AM6442: RPMsg/IPC: How to implement non-blocking or timeout send for RPMsg char device in Linux?

Part Number: AM6442


Tool/software:

Hi,

I’m working on a multi-core IPC system using RPMsg on a TI SoC. From user space I send messages to remote cores via the RPMsg character device (e.g. /dev/rpmsgX). The problem: write() blocks indefinitely when the remote endpoint is not ready.

I tried calling select() / poll() on the fd before write(), but select() always times out (errno 110 / ETIMEDOUT) even though a plain blocking write() succeeds when the remote becomes ready shortly after. It looks like the RPMsg char device might not expose write-readiness the same way sockets/pipes do.

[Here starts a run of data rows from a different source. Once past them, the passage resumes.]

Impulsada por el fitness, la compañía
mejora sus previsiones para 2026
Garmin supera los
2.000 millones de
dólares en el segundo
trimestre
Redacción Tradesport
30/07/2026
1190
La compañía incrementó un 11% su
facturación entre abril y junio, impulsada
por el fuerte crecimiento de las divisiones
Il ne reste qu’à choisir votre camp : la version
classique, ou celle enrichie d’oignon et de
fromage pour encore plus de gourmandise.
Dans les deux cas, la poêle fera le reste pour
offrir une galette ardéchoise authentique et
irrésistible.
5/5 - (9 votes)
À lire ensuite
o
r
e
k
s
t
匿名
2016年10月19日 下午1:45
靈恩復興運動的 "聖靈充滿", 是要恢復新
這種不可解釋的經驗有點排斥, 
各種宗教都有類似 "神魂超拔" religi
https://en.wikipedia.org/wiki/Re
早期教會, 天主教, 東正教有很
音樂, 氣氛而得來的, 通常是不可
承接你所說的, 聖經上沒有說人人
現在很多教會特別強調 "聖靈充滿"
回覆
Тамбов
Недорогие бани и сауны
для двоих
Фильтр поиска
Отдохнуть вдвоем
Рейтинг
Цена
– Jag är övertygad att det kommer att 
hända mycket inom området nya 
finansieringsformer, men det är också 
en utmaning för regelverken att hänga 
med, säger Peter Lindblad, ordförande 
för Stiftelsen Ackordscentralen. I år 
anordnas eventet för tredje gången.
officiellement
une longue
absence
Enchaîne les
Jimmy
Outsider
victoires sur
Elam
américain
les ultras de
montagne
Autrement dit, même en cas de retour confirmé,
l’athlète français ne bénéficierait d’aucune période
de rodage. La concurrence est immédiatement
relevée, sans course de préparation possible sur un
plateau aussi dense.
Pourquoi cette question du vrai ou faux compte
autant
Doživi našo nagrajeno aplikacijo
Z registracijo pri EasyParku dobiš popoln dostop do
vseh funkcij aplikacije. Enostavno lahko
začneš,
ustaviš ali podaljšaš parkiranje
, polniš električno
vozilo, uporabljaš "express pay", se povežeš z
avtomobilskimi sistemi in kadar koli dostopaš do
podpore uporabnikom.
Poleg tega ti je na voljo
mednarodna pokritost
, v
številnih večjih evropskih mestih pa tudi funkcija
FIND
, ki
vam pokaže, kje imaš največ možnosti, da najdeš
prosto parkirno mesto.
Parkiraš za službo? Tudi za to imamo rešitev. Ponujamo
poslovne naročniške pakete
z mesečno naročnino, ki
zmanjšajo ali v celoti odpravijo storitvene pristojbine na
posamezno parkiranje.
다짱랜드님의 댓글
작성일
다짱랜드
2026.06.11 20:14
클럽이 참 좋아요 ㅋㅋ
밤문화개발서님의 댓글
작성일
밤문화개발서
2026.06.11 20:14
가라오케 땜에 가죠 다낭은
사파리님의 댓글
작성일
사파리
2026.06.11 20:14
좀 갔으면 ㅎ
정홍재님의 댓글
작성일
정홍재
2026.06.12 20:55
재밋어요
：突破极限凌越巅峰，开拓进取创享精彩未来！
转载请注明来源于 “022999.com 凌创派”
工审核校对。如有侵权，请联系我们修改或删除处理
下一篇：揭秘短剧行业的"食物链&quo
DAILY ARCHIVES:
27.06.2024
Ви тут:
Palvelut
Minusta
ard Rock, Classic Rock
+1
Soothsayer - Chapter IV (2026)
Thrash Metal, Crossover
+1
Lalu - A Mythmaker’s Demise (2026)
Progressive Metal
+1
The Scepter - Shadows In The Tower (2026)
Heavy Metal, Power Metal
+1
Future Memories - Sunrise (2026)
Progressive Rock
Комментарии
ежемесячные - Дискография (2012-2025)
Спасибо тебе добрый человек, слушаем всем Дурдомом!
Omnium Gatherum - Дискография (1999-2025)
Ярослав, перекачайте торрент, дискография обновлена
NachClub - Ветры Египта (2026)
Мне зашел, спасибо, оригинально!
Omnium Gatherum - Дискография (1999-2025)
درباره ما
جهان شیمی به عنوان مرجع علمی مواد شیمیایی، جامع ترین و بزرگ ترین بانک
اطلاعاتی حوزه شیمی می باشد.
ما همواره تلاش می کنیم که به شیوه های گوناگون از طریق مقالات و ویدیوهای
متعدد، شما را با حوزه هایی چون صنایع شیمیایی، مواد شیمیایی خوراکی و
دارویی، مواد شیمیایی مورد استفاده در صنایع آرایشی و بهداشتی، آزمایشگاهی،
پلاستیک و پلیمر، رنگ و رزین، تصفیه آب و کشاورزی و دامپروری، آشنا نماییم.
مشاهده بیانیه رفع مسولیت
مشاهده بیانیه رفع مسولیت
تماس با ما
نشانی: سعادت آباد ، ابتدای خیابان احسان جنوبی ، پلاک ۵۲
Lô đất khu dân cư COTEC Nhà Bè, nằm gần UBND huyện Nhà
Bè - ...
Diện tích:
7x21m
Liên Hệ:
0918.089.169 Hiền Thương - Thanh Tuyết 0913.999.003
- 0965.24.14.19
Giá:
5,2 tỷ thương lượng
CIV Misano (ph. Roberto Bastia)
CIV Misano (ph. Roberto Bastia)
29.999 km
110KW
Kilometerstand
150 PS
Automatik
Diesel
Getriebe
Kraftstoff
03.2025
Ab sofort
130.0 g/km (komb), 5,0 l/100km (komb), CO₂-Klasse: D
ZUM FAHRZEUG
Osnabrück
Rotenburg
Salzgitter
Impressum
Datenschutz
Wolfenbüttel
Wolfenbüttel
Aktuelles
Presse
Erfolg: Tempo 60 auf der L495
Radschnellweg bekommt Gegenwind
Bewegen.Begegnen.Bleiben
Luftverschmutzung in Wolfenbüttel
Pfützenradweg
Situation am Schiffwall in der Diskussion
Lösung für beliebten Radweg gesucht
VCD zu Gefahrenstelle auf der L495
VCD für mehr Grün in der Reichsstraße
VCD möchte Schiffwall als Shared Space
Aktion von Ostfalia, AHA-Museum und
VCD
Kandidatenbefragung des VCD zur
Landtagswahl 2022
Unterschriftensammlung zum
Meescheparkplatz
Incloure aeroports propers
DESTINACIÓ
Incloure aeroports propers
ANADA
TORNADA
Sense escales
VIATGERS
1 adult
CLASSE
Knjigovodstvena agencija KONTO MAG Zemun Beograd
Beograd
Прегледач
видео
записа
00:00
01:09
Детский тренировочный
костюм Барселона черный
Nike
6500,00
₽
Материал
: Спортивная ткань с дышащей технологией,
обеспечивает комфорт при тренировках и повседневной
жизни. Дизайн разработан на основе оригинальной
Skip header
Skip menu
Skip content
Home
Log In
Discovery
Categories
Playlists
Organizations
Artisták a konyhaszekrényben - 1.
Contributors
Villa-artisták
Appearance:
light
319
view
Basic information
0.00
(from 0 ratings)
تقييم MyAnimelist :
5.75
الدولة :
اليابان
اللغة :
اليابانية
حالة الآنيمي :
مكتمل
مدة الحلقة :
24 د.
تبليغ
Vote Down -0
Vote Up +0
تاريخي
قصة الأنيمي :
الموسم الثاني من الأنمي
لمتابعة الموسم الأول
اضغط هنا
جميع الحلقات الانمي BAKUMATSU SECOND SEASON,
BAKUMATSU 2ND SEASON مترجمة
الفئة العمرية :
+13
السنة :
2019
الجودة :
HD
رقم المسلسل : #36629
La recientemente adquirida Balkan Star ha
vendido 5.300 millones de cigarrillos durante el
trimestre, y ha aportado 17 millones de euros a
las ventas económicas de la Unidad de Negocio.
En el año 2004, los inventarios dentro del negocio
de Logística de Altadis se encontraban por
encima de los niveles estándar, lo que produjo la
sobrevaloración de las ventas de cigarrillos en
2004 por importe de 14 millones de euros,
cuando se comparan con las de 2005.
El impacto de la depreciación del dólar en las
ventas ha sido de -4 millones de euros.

  • Is there a recommended way to implement a non-blocking or timeout send for RPMsg char devices on Linux?

  • Do standard RPMsg char drivers implement poll()/select() for write readiness? If not, are there known patches or driver options to enable that?

  • Any alternative techniques to avoid indefinite blocking on write() if the remote endpoint is not ready? (e.g., driver changes, kernel API, user-space pattern)

  • Any TI-specific APIs, examples, or best practices for robust send-with-timeout in RPMsg-based apps?

Regards,

Mary

  • Hello Mary,

    I have not done testing myself with these functions at this point in time. But my general understanding is that calling open() with O_NONBLOCK or O_NDELAY will allow you to do a non-blocking write, and poll() will allow you to poll until an RPMsg is received. You can set a timeout value with poll(). I am not sure if there is a way to implement a timeout with open().

    We should support all "standard" RPMsg features. We have not implemented any TI-specific APIs for interacting with the RPMsg driver.

    More information here:
    https://e2e.ti.com/support/processors-group/processors/f/processors-forum/1248401/processor-sdk-am62x-question-of-ti-rpmsg-char-scripts-specifically-the-recv_msg-method/4731803#4731803

    Please keep me updated as you run experiments and figure things out! Eventually I would like to add information about writing and reading RPMsg from Linux userspace to the Multicore academy: https://dev.ti.com/tirex/explore/node?node=A__AeQbQhHUWUoNbbj86zUSgg__AM64-ACADEMY__WI1KRXP__LATEST

    Regards,

    Nick

  • Part Number: AM6442

    Tool/software:

    Hi..

     I am working on Rpmsg transfer between different cores.I need to implement a timeout logic for sending/writing the data to created fd. Timeout logic means, If the core receiving the data not ready, sleep and continue writing again. I have tried select()/poll()/setsockopt() etc...But not working.Is there any other method that support for adding the timeout logic.

    Thanks and Regards

    Shiny K George

  • Hello Shiny K George,

    Are you working with Mary on this topic? If so I will move this discussion over to her thread so that we can keep the conversation in one place:
    AM6442: RPMsg/IPC: How to implement non-blocking or timeout send for RPMsg char device in Linux?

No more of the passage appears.